On Oct 19, 2008, at 11:16 AM, Sean Owen wrote:

On Sun, Oct 19, 2008 at 4:07 PM, Grant Ingersoll <[EMAIL PROTECTED]> wrote:
Doesn't the javadoc tool used @inherit to fill in the inherited docs when
viewing?

Yes... I suppose I find that redundant. The subclass method gets
documented exactly as the superclass does. It looks like the subclass
had been explicitly documented, when it hadn't been. I think its
intent is to copy in documentation and add to it; I am thinking only
of cases where the javadoc only has a single element, [EMAIL PROTECTED]


3. UpdatableFloat/Long -- just use Float[1] / Long[1]? these classes
don't seem to be used.

Hmmm, they were used, but sure that works too.

I can't find any usages of these classes, where are they?

Right, they aren't used any longer.  Feel free to remove.




5. BruteForceTravellingSalesman says "copyright Daniel Dwyer" -- can
this be replaced by the standard copyright header?

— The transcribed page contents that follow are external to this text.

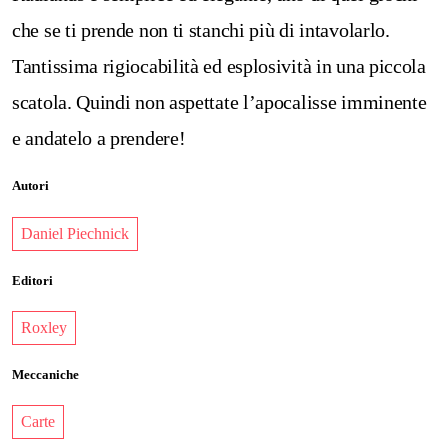
che se ti prende non ti stanchi più di intavolarlo.
Tantissima rigiocabilità ed esplosività in una piccola
scatola. Quindi non aspettate l’apocalisse imminente
e andatelo a prendere!
Autori
Daniel Piechnick
Editori
Roxley
Meccaniche
Carte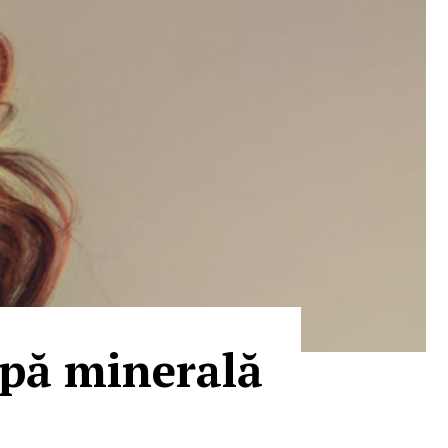
apă minerală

No, this is in fact his code, licensed under the ASL. I believe the current way we are handling it is correct. The original code is his, and the mods
are ours.

Roger that, will leave it. But two notes then...
- what about all the other code that game from watchmaker? all the
classes in the package say they came from watchmaker
- I was told that for my stuff, yeah, I still own the code/copyright
but am licensing a copy to this project, and so it all just gets
licensed within Mahout according to the boilerplate which says
"Licensed to the ASF..."

I'm not a lawyer and don't want to pick nits but I do want to take
extra care to get licensing right.

Right. I believe the difference is you donated your code to the ASF, Daniel has merely published his code under the ASL, but has not donated to the ASF. It's a subtle distinction, I suppose. Any of the classes that came from watchmaker should say that, although I know many were developed by Deneche for the Watchmaker API. We can go review them again.